Pfc. Chelsea Manning (née Bradley Manning) announced Thursday that she identifies as transgender, prompting many conversations about transgender identities and the fate of transgender people in prison. Manning’s circumstances in this regard are unique, as she will be serving her time at Fort Leavenworth, a military prison, which released a statement clarifying it “does not offer sex reassignment or hormone therapy for the inmates housed at the facility.”
Even after the repeal of “Don’t Ask, Don’t Tell,” a transgender identity still disqualifies an individual from military service.
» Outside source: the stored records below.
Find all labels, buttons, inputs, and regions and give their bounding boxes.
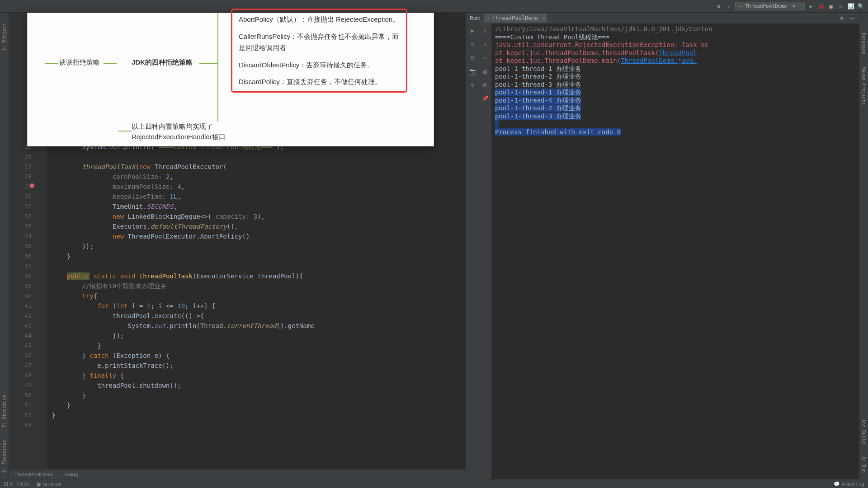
pause-icon[interactable]: ⏸	[468, 53, 477, 62]
event-log[interactable]: 💬 Event Log	[834, 481, 864, 487]
run-tab-label: ThreadPoolDemo	[492, 15, 538, 21]
wrap-icon[interactable]: ↩	[481, 53, 490, 62]
tool-run[interactable]: 3: Run	[861, 455, 866, 474]
up-icon[interactable]: ↑	[481, 26, 490, 35]
run-label: Run:	[470, 15, 480, 21]
close-icon[interactable]: ×	[542, 16, 545, 21]
breadcrumb-bar: ThreadPoolDemo › main()	[9, 469, 466, 479]
mind-root: 谈谈拒绝策略	[59, 58, 100, 67]
policy-abort: AbortPolicy（默认）：直接抛出 RejectedException。	[239, 14, 400, 25]
profiler-icon[interactable]: 📊	[847, 3, 854, 10]
sync-icon[interactable]: ↙	[725, 3, 732, 10]
run-icon[interactable]: ▶	[807, 3, 815, 10]
breakpoint-icon[interactable]	[30, 183, 34, 188]
exit-icon[interactable]: ⎋	[468, 80, 477, 89]
mindmap-overlay: 谈谈拒绝策略 JDK的四种拒绝策略 AbortPolicy（默认）：直接抛出 R…	[27, 13, 434, 146]
console-output[interactable]: /Library/Java/JavaVirtualMachines/jdk1.8…	[491, 23, 859, 479]
run-config-label: ThreadPoolDemo	[745, 3, 787, 9]
left-tool-strip: 1: Project 7: Structure 2: Favorites	[0, 13, 9, 479]
build-icon[interactable]: ⚙	[715, 3, 722, 10]
print-icon[interactable]: 🖨	[481, 67, 490, 76]
right-tool-strip: Database Maven Projects Ant Build 3: Run	[859, 13, 868, 479]
breadcrumb-class[interactable]: ThreadPoolDemo	[14, 472, 53, 477]
tool-structure[interactable]: 7: Structure	[2, 393, 7, 429]
bottom-tool-bar: ☑ 6: TODO ▣ Terminal 💬 Event Log	[0, 479, 868, 488]
policy-caller: CallerRunsPolicy：不会抛弃任务也不会抛出异常，而是回退给调用者	[239, 31, 400, 54]
rerun-icon[interactable]: ▶	[468, 26, 477, 35]
search-icon[interactable]: 🔍	[857, 3, 864, 10]
down-icon[interactable]: ↓	[481, 40, 490, 49]
policy-oldest: DiscardOldestPolicy：丢弃等待最久的任务。	[239, 59, 400, 71]
run-tab[interactable]: ▸ ThreadPoolDemo ×	[484, 14, 547, 23]
editor-panel: 谈谈拒绝策略 JDK的四种拒绝策略 AbortPolicy（默认）：直接抛出 R…	[9, 13, 466, 479]
tool-database[interactable]: Database	[861, 31, 866, 56]
tool-project[interactable]: 1: Project	[2, 22, 7, 52]
tool-maven[interactable]: Maven Projects	[861, 65, 866, 107]
run-header: Run: ▸ ThreadPoolDemo × ⚙ —	[466, 13, 859, 23]
stop-icon[interactable]: ■	[837, 3, 844, 10]
todo-tool[interactable]: ☑ 6: TODO	[4, 481, 30, 487]
camera-icon[interactable]: 📷	[468, 67, 477, 76]
run-sidebar: ▶ ■ ⏸ 📷 ⎋ ↑ ↓ ↩ 🖨 🗑 📌	[466, 23, 491, 479]
breadcrumb-method[interactable]: main()	[64, 472, 78, 477]
tool-favorites[interactable]: 2: Favorites	[2, 438, 7, 474]
run-config-selector[interactable]: ▸ ThreadPoolDemo ▾	[735, 2, 805, 10]
debug-icon[interactable]: 🐞	[817, 3, 825, 10]
terminal-tool[interactable]: ▣ Terminal	[36, 481, 61, 487]
main-toolbar: ⚙ ↙ ▸ ThreadPoolDemo ▾ ▶ 🐞 ▣ ■ 📊 🔍	[0, 0, 868, 13]
clear-icon[interactable]: 🗑	[481, 80, 490, 89]
run-panel: Run: ▸ ThreadPoolDemo × ⚙ — ▶ ■ ⏸ 📷 ⎋	[466, 13, 859, 479]
mind-policies-box: AbortPolicy（默认）：直接抛出 RejectedException。 …	[231, 9, 407, 93]
policy-discard: DiscardPolicy：直接丢弃任务，不做任何处理。	[239, 76, 400, 88]
minimize-icon[interactable]: —	[848, 14, 855, 22]
settings-icon[interactable]: ⚙	[838, 14, 845, 22]
pin-icon[interactable]: 📌	[481, 94, 490, 103]
stop-run-icon[interactable]: ■	[468, 40, 477, 49]
mind-note: 以上四种内置策略均实现了RejectedExecutionHandler接口	[132, 122, 267, 142]
mind-branch: JDK的四种拒绝策略	[132, 58, 193, 67]
tool-ant[interactable]: Ant Build	[861, 418, 866, 446]
main-layout: 1: Project 7: Structure 2: Favorites 谈谈拒…	[0, 13, 868, 479]
coverage-icon[interactable]: ▣	[827, 3, 835, 10]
Military regulations consider a transgender identity a medical disorder, even though psychiatrists no longer use the word “disorder” to describe such identities. Thus, any active duty servicemember who came out as trans would be booted from the military, much as gays and lesbians were under “Don’t Ask, Don’t Tell.”
But Manning was convicted of crimes by a military court, and she has been sentenced to serve time in a military prison. In fact, Fort Leavenworth is the only military prison for servicemembers sentenced to 10 or more years of confinement. Thus, her fate is bound to that of the military even though her identity would otherwise disqualify her from continued military service were she not a prisoner. This is a situation the military prison system has likely never encountered.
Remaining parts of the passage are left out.